Elevate your enterprise information technology and strategy in Transform 2021.
Humans understand events in the world contextually, performing what’s called multimodal reasoning across time to make inferences about the past, present, and future. Given text and a picture that appears benign when considered separately — e.g.,”Look how many people love you” and an image of a bare desert — people recognize that these elements take on potentially hurtful connotations when they’re paired or juxtaposed, for example.
Even the best AI systems fight in this region. But there’s been progress, most recently from a team in the Allen Institute for Artificial Intelligence and the University of Washington’s Paul G. Allen School of Computer Science & Engineering. At a preprint paper released this month, the researchers detail Multimodal Neural Script Knowledge Models (Merlot), a system which learns to match images in videos with words and follow events globally over time by viewing millions of YouTube videos with transcribed speech. It does all of this in an unsupervised fashion, meaning the videos haven’t been labeled or categorized — forcing the machine to find out from the videos’ inherent structures.
Learning from videos
Our capacity for commonsense reasoning is shaped by how we experience causes and effects. Teaching machines this type of”script understanding” is a significant challenge, in part because of the amount of data it requires.

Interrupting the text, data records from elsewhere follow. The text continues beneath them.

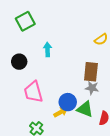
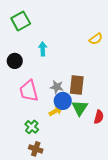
brown rectangle: (91, 72) -> (77, 85), moved
gray star: (92, 88) -> (57, 87), moved
green triangle: (85, 109) -> (80, 108), turned 42

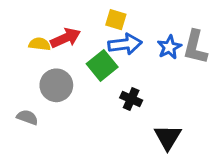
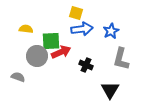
red arrow: (65, 38) -> (61, 52), moved
gray L-shape: (195, 47) -> (121, 59), moved
green square: (102, 65) -> (51, 41), moved, turned 36

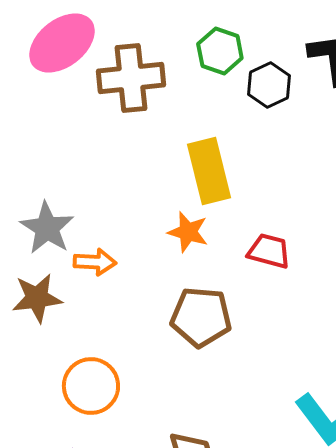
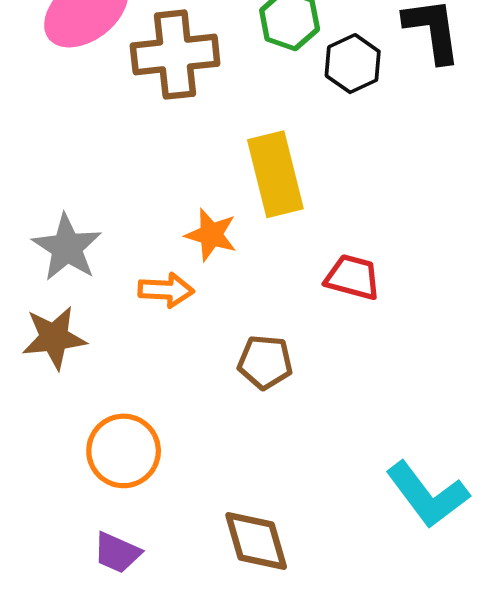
orange star: (188, 232) -> (211, 235), moved
orange arrow: (95, 262) -> (166, 290), moved
brown pentagon: (201, 317) -> (265, 362), size x0.7

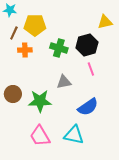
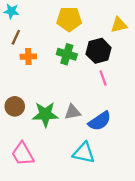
yellow pentagon: (35, 25) -> (69, 19), moved
gray triangle: (64, 82) -> (72, 112), moved
pink trapezoid: (40, 136) -> (23, 154), moved

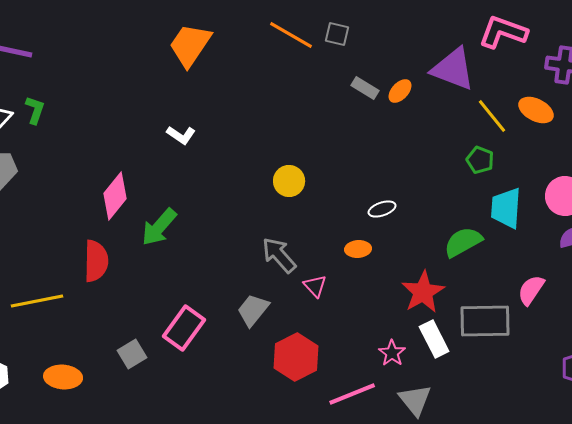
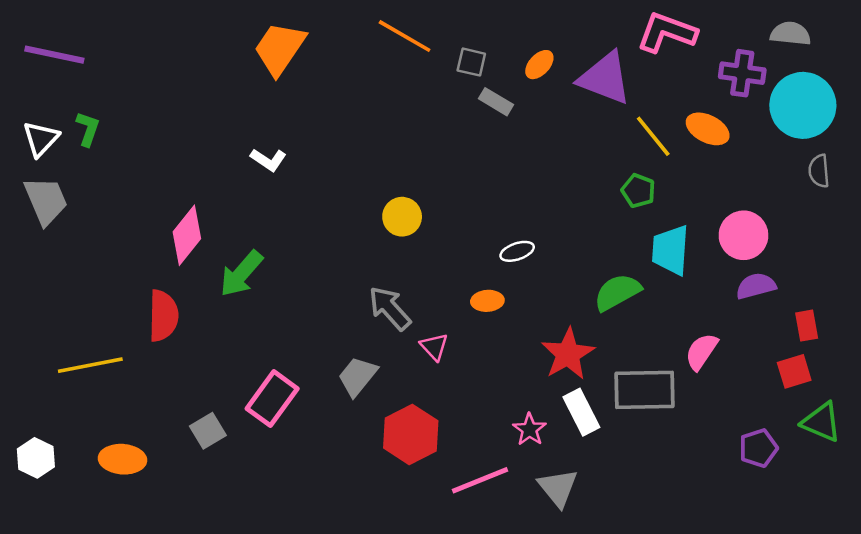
gray square: (337, 34) -> (471, 62), moved
orange ellipse: (400, 91) -> (539, 65), moved

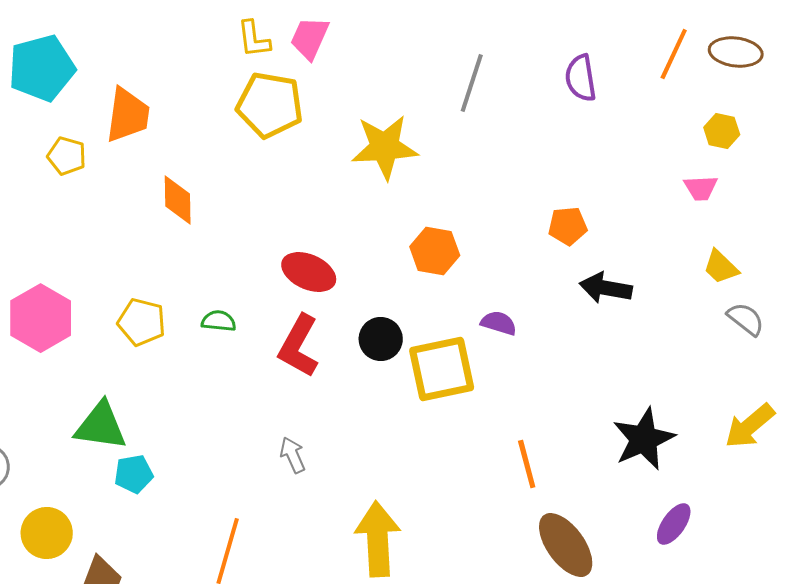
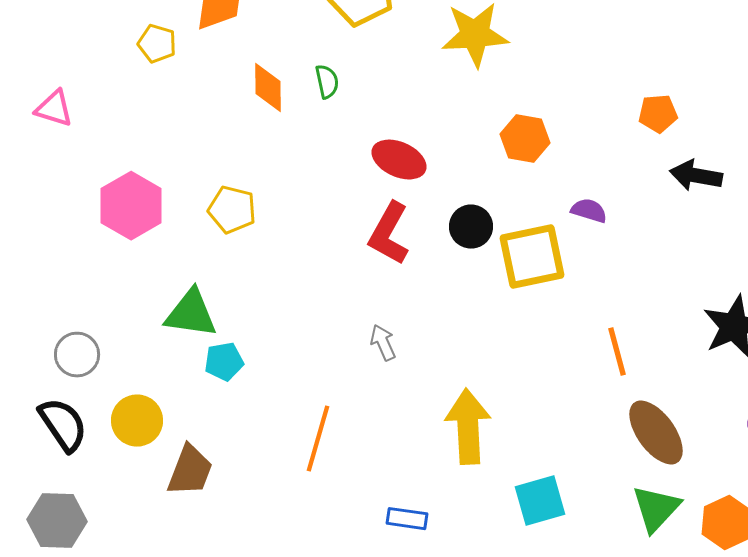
green semicircle: (219, 321) -> (327, 82), moved, turned 72

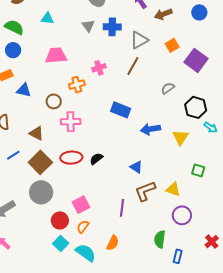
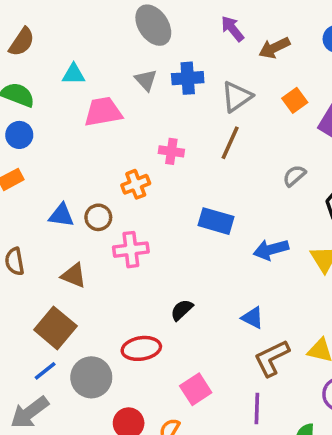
pink trapezoid: (56, 55) -> (103, 112), moved
pink cross: (99, 68) -> (171, 151), turned 32
blue triangle: (24, 90) -> (61, 215), moved
blue line: (13, 155) -> (45, 371), moved
red ellipse: (71, 158) -> (141, 348), moved
brown square: (40, 162) -> (55, 328), moved
pink square: (81, 205) -> (196, 389), moved
purple line: (122, 208) -> (257, 408), moved

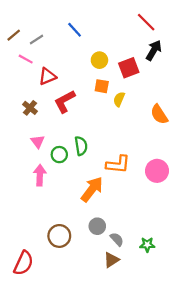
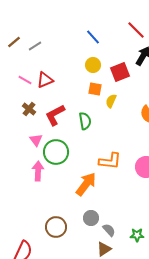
blue line: (75, 30) -> (93, 37), moved
pink line: (26, 59) -> (25, 80), moved
red L-shape: (65, 101) -> (55, 115), moved
green semicircle: (81, 146) -> (85, 121), moved
green circle: (59, 155) -> (56, 152), size x1.6

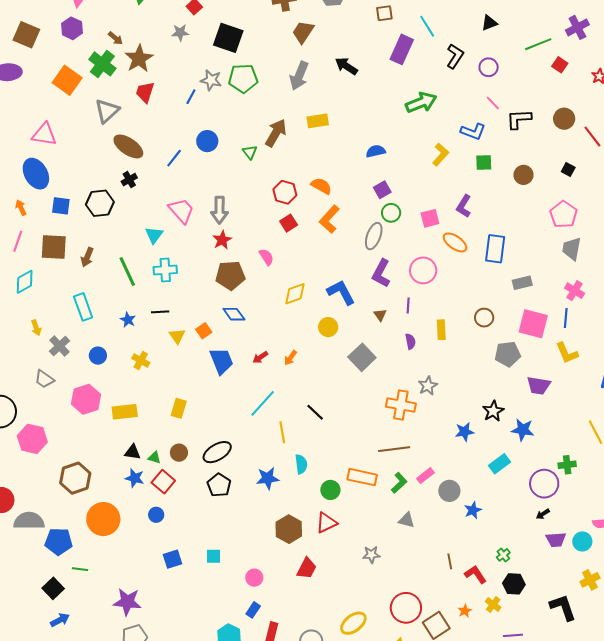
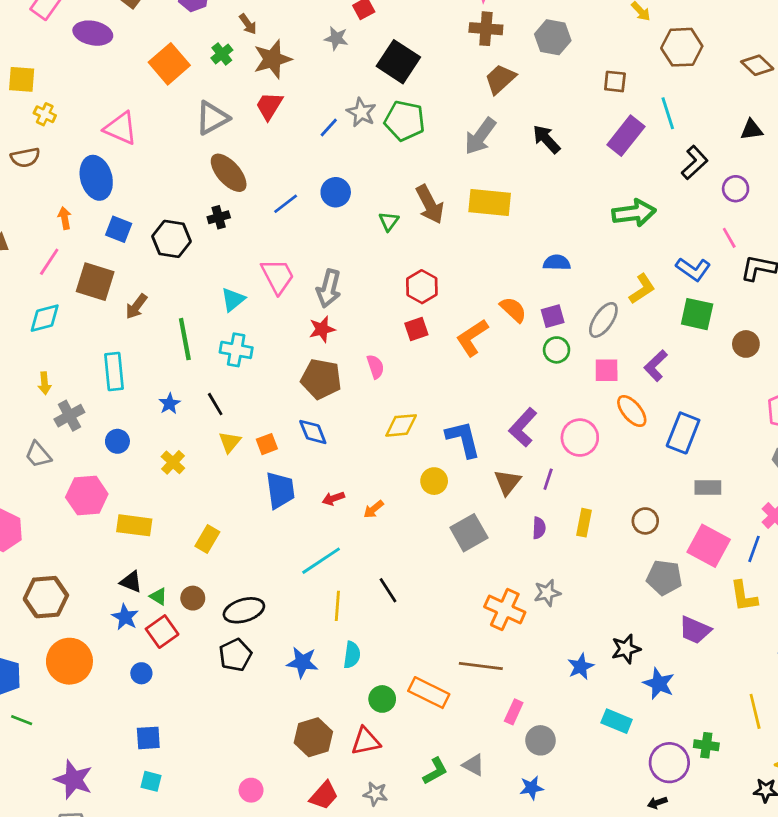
green cross: (102, 64) -> (222, 54), size x0.6
yellow rectangle: (318, 121) -> (490, 203), size x1.4
brown arrow: (276, 133) -> (430, 204), turned 108
green square: (484, 162) -> (697, 314), size x1.4
orange semicircle: (321, 186) -> (513, 310), moved
gray ellipse: (374, 236) -> (603, 320), moved
black line: (160, 312) -> (215, 404), turned 48
brown triangle: (380, 315) -> (507, 482), size x1.5
blue star: (464, 432) -> (581, 667), turned -30
cyan rectangle: (500, 464) -> (617, 721), turned 45
pink rectangle: (425, 476) -> (514, 712), turned -42
green L-shape: (399, 483) -> (435, 771), moved
blue star: (473, 510) -> (532, 788), moved
gray star: (371, 555) -> (375, 794), moved
cyan square: (213, 556) -> (151, 781), moved

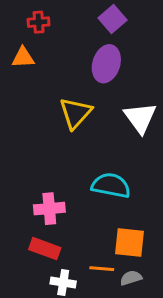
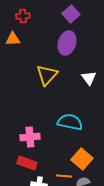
white triangle: (140, 118) -> (89, 78), size x0.7
orange square: (129, 242) -> (82, 159), turned 35

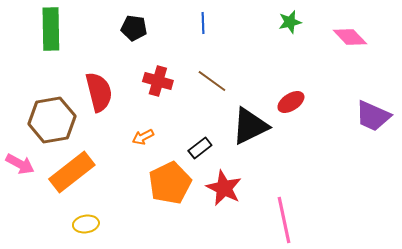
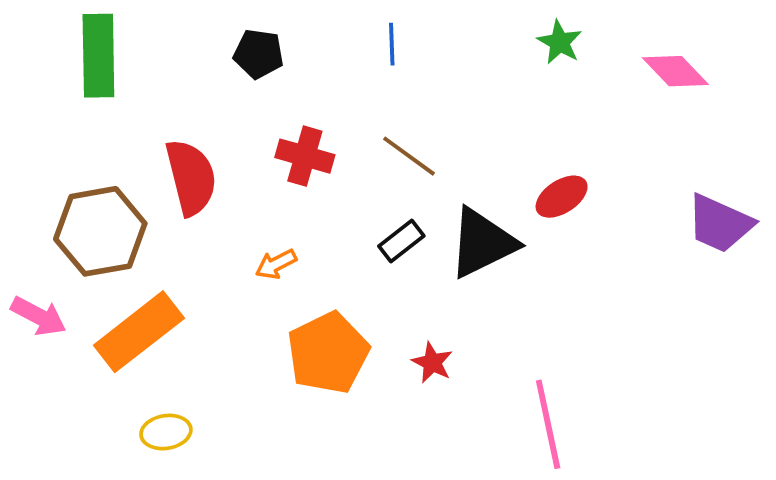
green star: (290, 22) -> (560, 42), turned -30
black rectangle: (200, 148) -> (401, 241), moved
red star: (224, 188) -> (432, 363), size x0.6

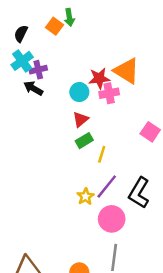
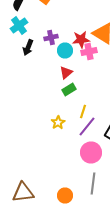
purple cross: (38, 70) -> (51, 38), moved
black arrow: (33, 88) -> (28, 48), turned -98
yellow line: (102, 154) -> (83, 112), moved
yellow star: (86, 197) -> (58, 122), moved

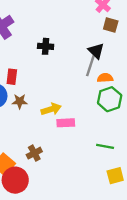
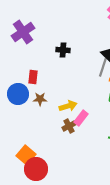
pink rectangle: (66, 123) -> (81, 118), turned -49
brown cross: (34, 153) -> (69, 126), moved

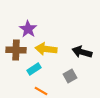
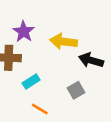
yellow arrow: (46, 49) -> (64, 42), moved

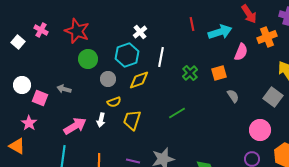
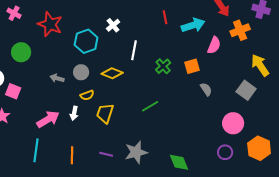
pink cross: (41, 30) -> (14, 13), moved
cyan hexagon: (127, 55) -> (86, 41), moved
green circle: (88, 59) -> (21, 52), moved
yellow diamond: (139, 80) -> (112, 73), turned 40
gray arrow: (64, 89) -> (57, 78), moved

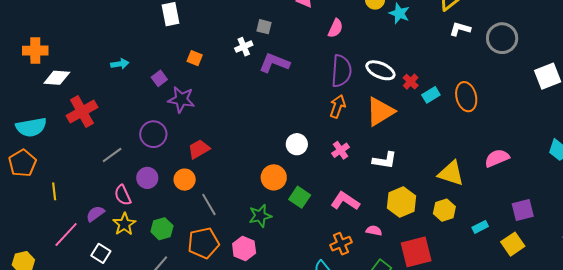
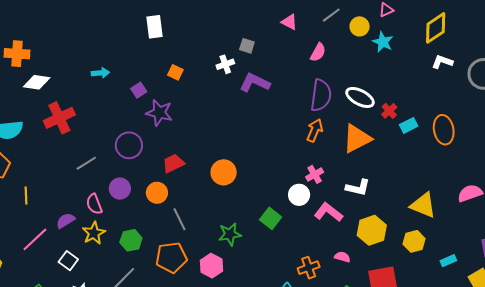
white circle: (297, 144) -> (299, 195), moved
orange circle: (274, 177) -> (224, 172), moved
pink L-shape: (345, 201) -> (328, 212), moved

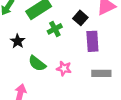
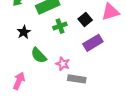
purple rectangle: (92, 41) -> (93, 43), turned 54
gray rectangle: (101, 73) -> (77, 79), moved

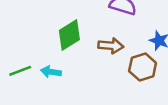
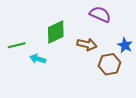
green line: (20, 71) -> (17, 45), moved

For example, even a single photo of people dining at a restaurant can imply a wealth of information, like the fact that the people had to agree where to go, meet up, and enter the restaurant before sitting down.
Merlot attempts to internalize these concepts by watching YouTube videos. Lots of YouTube videos. Drawing on a dataset of 6 million videos, the researchers trained the model to match individual frames with a contextualized representation of the video transcripts, divided into segments. The dataset contained instructional videos, lifestyle vlogs of everyday events, and YouTube’s auto-suggested videos for popular topics like”science” and”home improvement,” each selected explicitly to encourage the model to learn about a broad range of objects, actions, and scenes.
The goal was to teach Merlot to contextualize the frame-level representations over time and over spoken words so it could reorder scrambled video frames and make sense of “noisy” transcripts — including those with erroneously lowercase text, missing punctuation, and filler words like “umm,” “hmm,” and “yeah.” The researchers largely accomplished this. They reported that in a series of qualitative and quantitative tests, Merlot had a strong “out-of-the-box” understanding of everyday events and situations, enabling it to take a scrambled sequence of events from a video and order the frames to match the captions in a coherent narrative, like people riding a carousel.
Merlot is only the latest work on video understanding in the AI research community. In 2019, researchers at Georgia Institute of Technology and the University of Alberta created a system that could automatically generate commentary for”let’s play” videos of movie games. More recently, researchers in Microsoft published that a preprint paper describing a system that could determine whether announcements about video clips were accurate with learning from visual and textual clues. And Facebook has educated a computer vision program that can automatically find music, textual, and visual representations from publicly accessible Facebook videos.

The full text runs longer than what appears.